Nancy Grace on her anxious parenting style: 'You've heard of a helicopter mom? I'm a straightjacket mom'

Former prosecutor and TV host Nancy Grace may be best known for her brash onscreen persona and her tough stance against violent criminals. But she’s got a quiet side too — one that allowed her to sit in solitude long enough to write her Hailey Dean mystery books, which have been made into a three-part drama series premiering on the Hallmark Channel on June 10.

“I loved it. I don’t ever get to do it,” Grace said this week about sitting and writing — something she started in the early days of her career, in the 1990s, when she was hosting a Court TV show with celebrity attorney Johnnie Cochran and went home at night instead of painting the town red with her co-host.

“Johnnie was, you know, the ‘it’ guy at the time and would go out to all sorts of soirees and parties and dinners at night, and I would just go home to my apartment and started writing the Hailey Dean mysteries then,” she said.

Nancy Grace speaking at Build Studio on June 7, 2018, in New York City. (Photo: Getty Images/Build)
Nancy Grace speaking at Build Studio on June 7, 2018, in New York City. (Photo: Getty Images/Build)

Grace, 58, spoke with Yahoo Lifestyle backstage before doing a Build interview in New York City (during which she predicted that Harvey Weinstein will go to jail), and she reflected on what it’s been like to see her highly personal works of fiction turned into a television series.

“Hailey is patterned after my experiences as a prosecutor and my experience of having lost my fiancé before our wedding,” she explained, referring to the crime that set her whole career in motion: her boyfriend’s murder when Grace was just 19 years old. “I didn’t really want to go forward with the [fiancé] story arc, because Hailey is not about romance or sex or dating — this is not Sex and the City — she is a prosecutor solving serious crimes. But [the writers were] right, every woman I know, every person I know, has a flaw. Her flaw is she cannot let herself move forward because she cannot risk loving again, ever.” Watching that part portrayed, Grace admitted, is “painful. I don’t like it, but you know, the truth doesn’t always make you feel good. To everyone else this is a murder mystery. But for me it’s very close to home.”

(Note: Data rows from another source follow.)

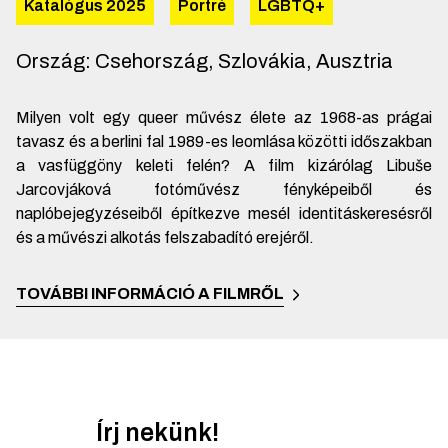
Katalógus 2025
Portré
LGBTQ+
Ország
:
Csehország, Szlovákia, Ausztria
Milyen volt egy queer művész élete az 1968-as prágai
tavasz és a berlini fal 1989-es leomlása közötti időszakban
a vasfüggöny keleti felén? A film kizárólag Libuše
Jarcovjáková fotóművész fényképeiből és
naplóbejegyzéseiből építkezve mesél identitáskeresésről
és a művészi alkotás felszabadító erejéről.
TOVÁBBI INFORMÁCIÓ A FILMRŐL
Írj nekünk!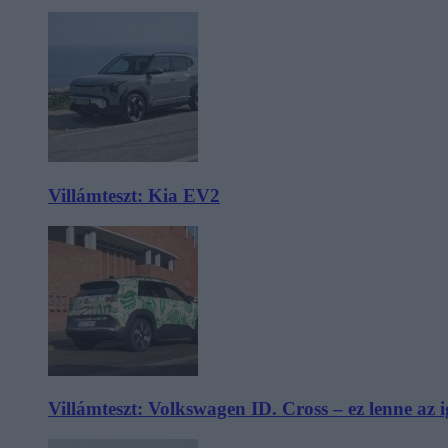
Villámteszt: Kia EV2
Villámteszt: Volkswagen ID. Cross – ez lenne az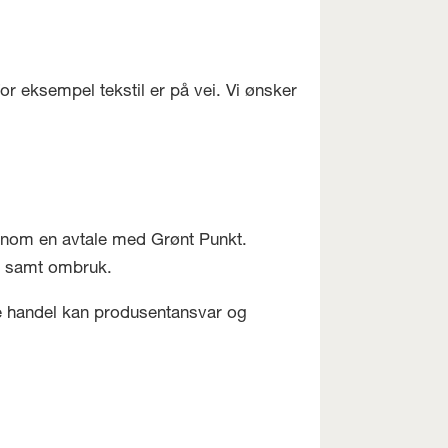
r eksempel tekstil er på vei. Vi ønsker
jennom en avtale med Grønt Punkt.
r, samt ombruk.
de handel kan produsentansvar og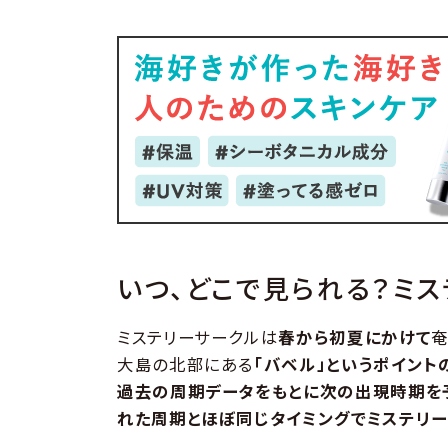
いつ、どこで見られる？ミ
ミステリーサークルは
春から初夏にかけて
大島の北部にある
「バベル」というポイントの
過去の周期データをもとに次の出現時期を
れた周期とほぼ同じタイミングでミステリ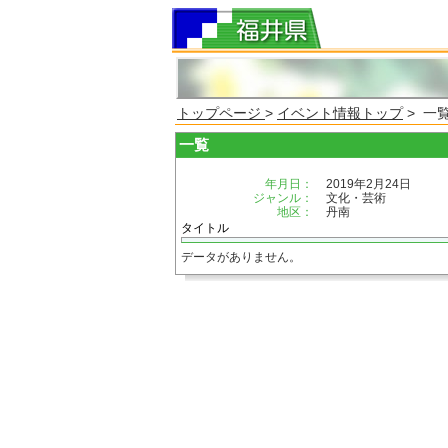
トップページ
>
イベント情報トップ
> 一
一覧
年月日：
2019年2月24日
ジャンル：
文化・芸術
地区：
丹南
タイトル
データがありません。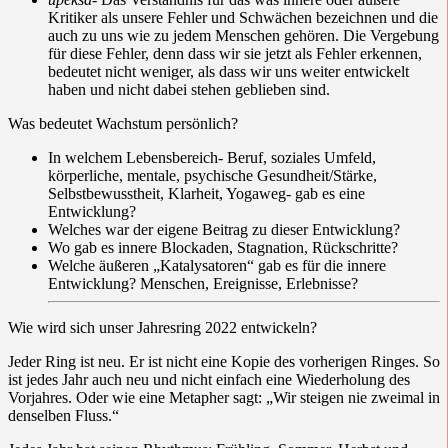
Kritiker als unsere Fehler und Schwächen bezeichnen und die
auch zu uns wie zu jedem Menschen gehören. Die Vergebung
für diese Fehler, denn dass wir sie jetzt als Fehler erkennen,
bedeutet nicht weniger, als dass wir uns weiter entwickelt
haben und nicht dabei stehen geblieben sind.
Was bedeutet Wachstum persönlich?
In welchem Lebensbereich- Beruf, soziales Umfeld,
körperliche, mentale, psychische Gesundheit/Stärke,
Selbstbewusstheit, Klarheit, Yogaweg- gab es eine
Entwicklung?
Welches war der eigene Beitrag zu dieser Entwicklung?
Wo gab es innere Blockaden, Stagnation, Rückschritte?
Welche äußeren „Katalysatoren“ gab es für die innere
Entwicklung? Menschen, Ereignisse, Erlebnisse?
Wie wird sich unser Jahresring 2022 entwickeln?
Jeder Ring ist neu. Er ist nicht eine Kopie des vorherigen Ringes. So
ist jedes Jahr auch neu und nicht einfach eine Wiederholung des
Vorjahres. Oder wie eine Metapher sagt: „Wir steigen nie zweimal in
denselben Fluss.“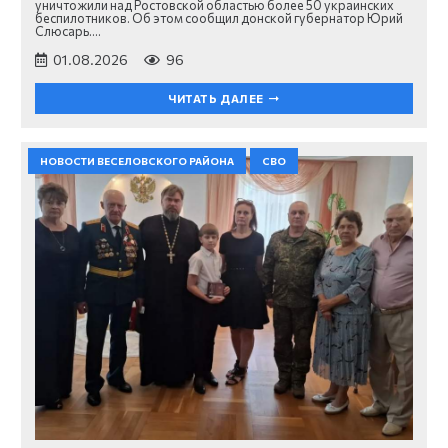
уничтожили над Ростовской областью более 50 украинских
беспилотников. Об этом сообщил донской губернатор Юрий
Слюсарь.…
01.08.2026
96
ЧИТАТЬ ДАЛЕЕ
НОВОСТИ ВЕСЕЛОВСКОГО РАЙОНА
СВО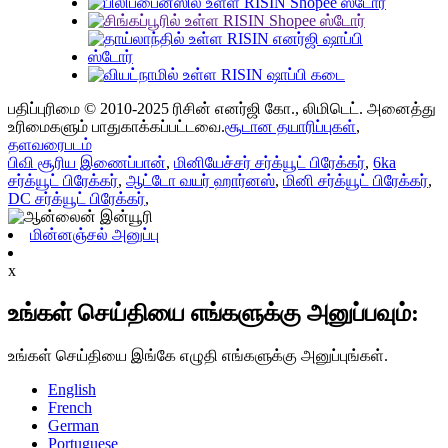
பதிப்புரிமை © 2010-2025 ரிசின் எனர்ஜி கோ., லிமிடெட். அனைத்து
உரிமைகளும் பாதுகாக்கப்பட்டவை.
சூடான தயாரிப்புகள்
,
தளவரைபடம்
பிவி சூரிய இணைப்பான்
,
மினியேச்சர் சர்க்யூட் பிரேக்கர்
,
6ka
சர்க்யூட் பிரேக்கர்
,
ஆட்டோ வயர் ஹார்னஸ்
,
மினி சர்க்யூட் பிரேக்கர்
,
DC சர்க்யூட் பிரேக்கர்
,
மின்னஞ்சல் அனுப்பு
x
உங்கள் செய்தியை எங்களுக்கு அனுப்பவும்:
உங்கள் செய்தியை இங்கே எழுதி எங்களுக்கு அனுப்புங்கள்.
English
French
German
Portuguese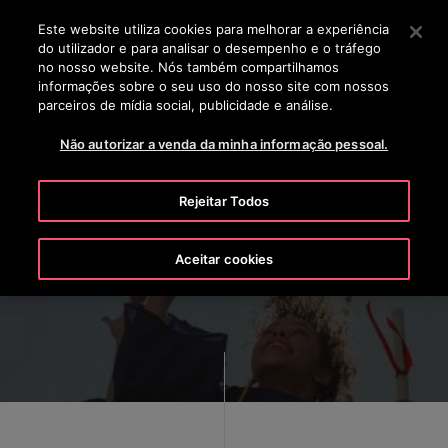
OTISLINE 0800 704 8783
Prima Enter para saltar para o Conteúdo Principal
Este website utiliza cookies para melhorar a experiência
do utilizador e para analisar o desempenho e o tráfego
BUSCAR
no nosso website. Nós também compartilhamos
MENU
informações sobre o seu uso do nosso site com nossos
parceiros de mídia social, publicidade e análise.
Não autorizar a venda da minha informação pessoal.
Rejeitar Todos
Nosso Programa de Bolsa de
Estudos Para Funcionários
Aceitar cookies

There’s been a lot in pop culture that has hit close to home for Grace recently — including the #MeToo movement blowing the lid off the rampant sexism that comes with being a woman in the entertainment industry. Grace has seen a lot of criticism of her approach and persona over the years, which is something she attributes, at least partly, to a misogynistic culture.

“I firmly think it’s just hatred, outright hate. I think it’s easy for men to hate women,” she said. “It’s just so ingrained in our society — not giving them a job, not giving them a raise, raping them, taking advantage of them, belittling them, demeaning them, devaluing them in a million ways, whether they even know it or not. … All of that is BS, and it’s hurtful to me. But if I were to listen to all of that criticism and all of that hatred, I’d still be at home hiding under the bed right now. No dream would have ever come true, no task would’ve ever been accomplished, I would never have tried a case. I would still be working in the back of the library — processing books in the back, which was my job in undergrad — where I was perfectly content.”

In addition to her Hailey Dean series, Grace announced this week that she was partnering with iHeart Media to launch a new audio crime feature, “Crime Alert With Nancy Grace,” in July. But her main passion these days is parenting her twins, 10-year-old Lucy and John, with husband David Linch — though she admitted that being privy to so many disturbing crimes has brought a unique set of anxieties to being a mom.

“I hope they don’t read this interview, because I have been spying on them on the nanny-cam all day. I woke up in the middle of the night with nightmares about them because I’ve been away three nights!” she said. “I was just texting their babysitter, and they’re at home with my 86-year-old mother (who lives with us) right now, so the Lord only knows what’s happening. It’s all wild, I’m sure. We have a rescue dog, a rescue cat, and two rescue guinea pigs.”

Regarding that nanny-cam spying, it’s not the only way Grace stalks her kids to make sure they’re OK. “You’ve heard of a helicopter mom? I consider myself a straightjacket mom. I mean, I’m all over them. But I try to do it in a way that they really don’t know about it. I at least try to hide when I spy on them. ‘Mom, was that you in the parking lot today at school?’ I’m like, ‘No.’ ‘Mom, it was you.’ I’m like, ‘OK, I may have driven through.'”

Her kids are her “biggest blessing,” Grace says. “But all my fears are embodied in my trying to protect them.”